- Repository: sourceforge.net/p/pseint/code/ci/master/tree/ ;
- Website: pseint.sourceforge.net

= PSeInt =

Free educational programming software

PSeInt is a multiplatform educational free software, directed at people who start programming. The version for desktop operating systems interprets pseudocode in Spanish, the Android version interprets pseudocode in English, Spanish and Portuguese.

== Description ==
PSeInt is the abbreviation of PSeudocode Interpreter, an educational tool created in Argentina, used mainly by students to learn the basics of programming and the development of logic. It is a very popular software of its kind and is widely used in universities in Latin America and Spain.
It uses pseudocode for the solution of algorithms.

== Purpose of PSeInt ==
PSeInt is designed to assist students who start in the construction of computer algorithms or programs. The pseudocode is usually used as the first contact to introduce basic concepts such as the use of control structures, expressions, variables, etc., without having to deal with the particularities of the syntax of a real language.

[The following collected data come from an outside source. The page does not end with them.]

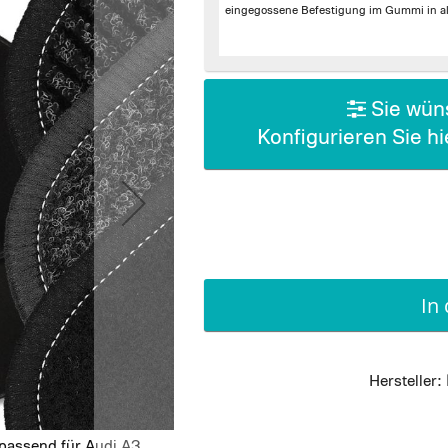
eingegossene Befestigung im Gummi in al
Sie wüns
Konfigurieren Sie h
In
Hersteller:
 passend für Audi A3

This software aims to facilitate the beginner the task of writing algorithms in this pseudolanguage by presenting a set of aids and assistance, and also provide some additional tools that help you find errors and understand the logic of the algorithms.

== Characteristics ==

- Autocomplete language
- Emerging aid
- Command Templates
- Supports procedures and functions
- Intelligent Indentation
- Export to other languages (C, C++, C#, Java, PHP, JavaScript, Visual Basic .NET, Python, Matlab)
- Graphing, creation and edition of flow diagrams
- Editor with syntax coloring
- PSeInt official forum
- Multi-platform software on Microsoft Windows, Linux and Mac OS X, in December 2016 started an independent development for Android.

== Award ==
PSeInt was the Project of the Month at SourceForge on two occasions, from September 1, 2015 and from December 19, 2016. and since November 16, 2019. It also has the Open Source Excellence distinction (more than 100,000 total downloads or 10,000 monthly downloads for the first time.)